Mark Breitbard, President and CEO of Gap Brand at Gap Inc., sold 16,030 shares and completed option exercises on March 16, 2026, reducing his stake in the $8.68 billion market cap apparel retailer. The company reported fourth-quarter fiscal 2025 results that met guidance and disclosed updates to long-term incentive award forms.

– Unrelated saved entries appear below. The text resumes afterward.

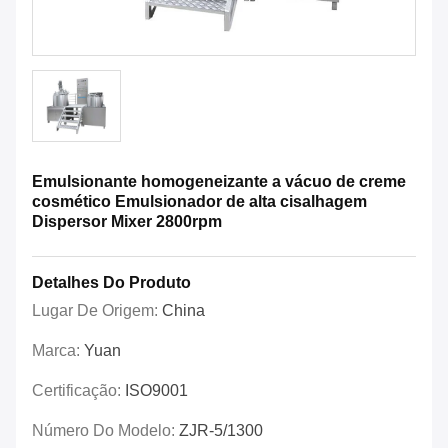
Emulsionante homogeneizante a vácuo de creme
cosmético Emulsionador de alta cisalhagem
Dispersor Mixer 2800rpm
Detalhes Do Produto
Lugar De Origem:
China
Marca:
Yuan
Certificação:
ISO9001
Número Do Modelo:
ZJR-5/1300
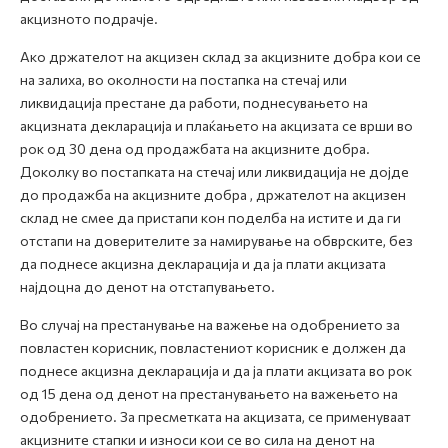
акцизното подрачје.
Ако држателот на акцизен склад за акцизните добра кои се
на залиха, во околности на постапка на стечај или
ликвидација престане да работи, поднесувањето на
акцизната декларација и плаќањето на акцизата се врши во
рок од 30 дена од продажбата на акцизните добра.
Доколку во постапката на стечај или ликвидација не дојде
до продажба на акцизните добра , држателот на акцизен
склад не смее да пристапи кон поделба на истите и да ги
отстапи на доверителите за намирување на обврските, без
да поднесе акцизна декларација и да ја плати акцизата
најдоцна до денот на отстапувањето.
Во случај на престанување на важење на одобрението за
повластен корисник, повластениот корисник е должен да
поднесе акцизна декларација и да ја плати акцизата во рок
од 15 дена од денот на престанувањето на важењето на
одобрението. За пресметката на акцизата, се применуваат
акцизните стапки и износи кои се во сила на денот на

TD Cowen reaffirmed its Buy rating and $32 price target, citing sustained brand momentum despite some sales weakness.

Key Points

  • Mark Breitbard sold 16,030 shares on March 16, 2026, for total proceeds of $380,553 at a weighted average price of $23.7401, with trade prices ranging from $23.60 to $23.95.
  • Breitbard exercised options for 12,036 shares at $0 and disposed of an additional 4,318 shares at $23.24, generating $100,350, resulting in a reduced position in the $8.68 billion market cap company.
  • Gap Inc. reported FY2025 Q4 results in line with expectations - EPS of $0.45 and revenues of $4.2 billion - and updated award agreement forms under its 2016 Long-Term Incentive Plan; TD Cowen maintained a Buy rating and $32 price target.

Insider transactions

On March 16, 2026, Mark Breitbard, who serves as President and CEO of Gap Brand at Gap Inc. (NYSE: GAP), executed share sales and option activity that altered his holdings in the company. Breitbard sold 16,030 shares of Gap common stock for aggregate proceeds of $380,553. Those shares were sold across multiple trades at a weighted average price of $23.7401 per share, with individual transaction prices spanning from $23.60 to $23.95.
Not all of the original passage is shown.